Record excerpts Block Start
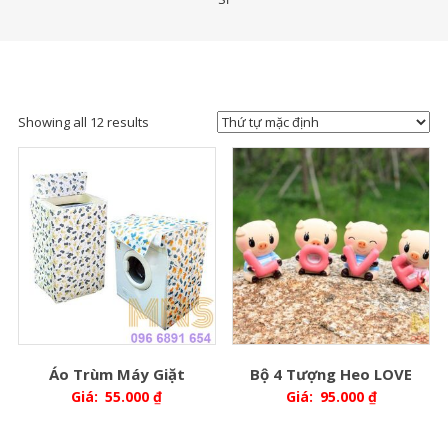
Showing all 12 results
Áo Trùm Máy Giặt
Bộ 4 Tượng Heo LOVE
Giá:
55.000
₫
Giá:
95.000
₫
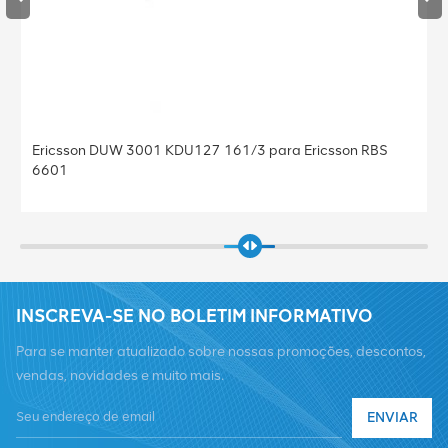
Estação Base BBU Baseband Ericsson Baseband 5212
KDU137 925/41 Baseband 5212 para Ericsson
INSCREVA-SE NO BOLETIM INFORMATIVO
Para se manter atualizado sobre nossas promoções, descontos,
vendas, novidades e muito mais.
ENVIAR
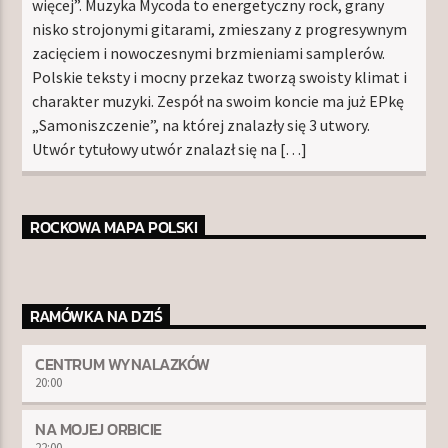
więcej”. Muzyka Mycoda to energetyczny rock, grany
nisko strojonymi gitarami, zmieszany z progresywnym
zacięciem i nowoczesnymi brzmieniami samplerów.
Polskie teksty i mocny przekaz tworzą swoisty klimat i
charakter muzyki. Zespół na swoim koncie ma już EPkę
„Samoniszczenie”, na której znalazły się 3 utwory.
Utwór tytułowy utwór znalazł się na […]
ROCKOWA MAPA POLSKI
RAMÓWKA NA DZIŚ
CENTRUM WYNALAZKÓW
20:00
NA MOJEJ ORBICIE
22:00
Record excerpts Block End
What you need to do: Looking at the material above, count the lines containing the string "Ericsson" and reply with the count alone.

Your solution: 2